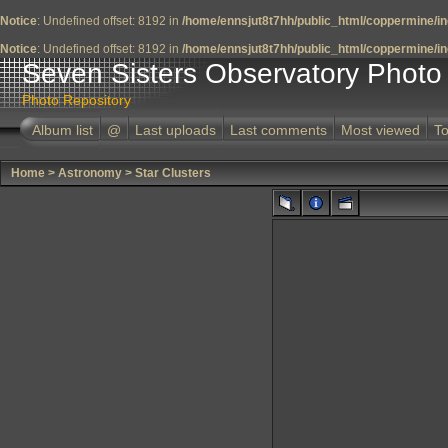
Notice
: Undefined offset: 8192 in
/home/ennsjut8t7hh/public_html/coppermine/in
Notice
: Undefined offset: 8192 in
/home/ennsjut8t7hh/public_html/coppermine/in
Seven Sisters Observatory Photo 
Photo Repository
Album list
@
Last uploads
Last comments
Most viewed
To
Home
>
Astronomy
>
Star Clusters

· · · · ·

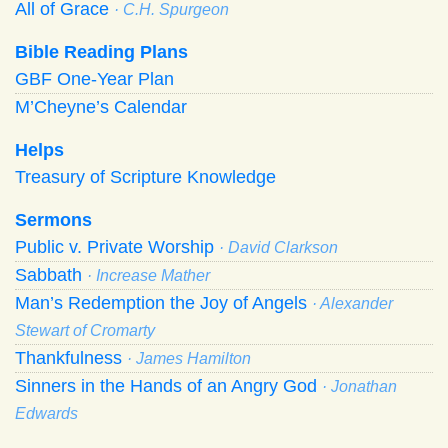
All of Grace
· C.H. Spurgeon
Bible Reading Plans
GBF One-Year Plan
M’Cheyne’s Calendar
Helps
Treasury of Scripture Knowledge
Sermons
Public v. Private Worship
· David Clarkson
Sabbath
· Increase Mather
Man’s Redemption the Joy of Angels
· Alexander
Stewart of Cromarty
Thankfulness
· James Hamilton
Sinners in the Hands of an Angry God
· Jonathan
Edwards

· · · · ·

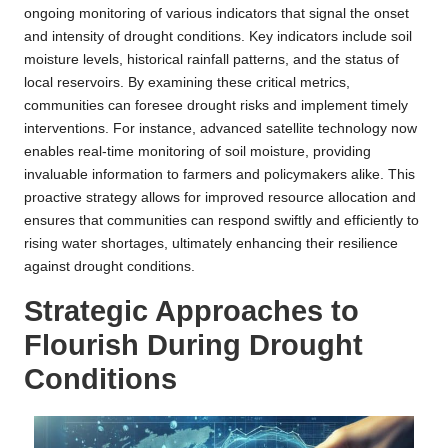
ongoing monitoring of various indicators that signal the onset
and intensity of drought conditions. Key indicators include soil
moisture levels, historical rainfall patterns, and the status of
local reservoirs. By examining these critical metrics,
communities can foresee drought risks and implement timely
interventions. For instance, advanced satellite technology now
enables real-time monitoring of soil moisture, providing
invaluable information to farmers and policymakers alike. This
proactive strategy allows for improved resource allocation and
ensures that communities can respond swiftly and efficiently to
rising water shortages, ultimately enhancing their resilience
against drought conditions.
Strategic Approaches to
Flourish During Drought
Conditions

· · · · ·

**Exercise aim:**
Go through the records above, find every line with the word "that", and list those lines.

**Solution for this problem:**
ongoing monitoring of various indicators that signal the onset
ensures that communities can respond swiftly and efficiently to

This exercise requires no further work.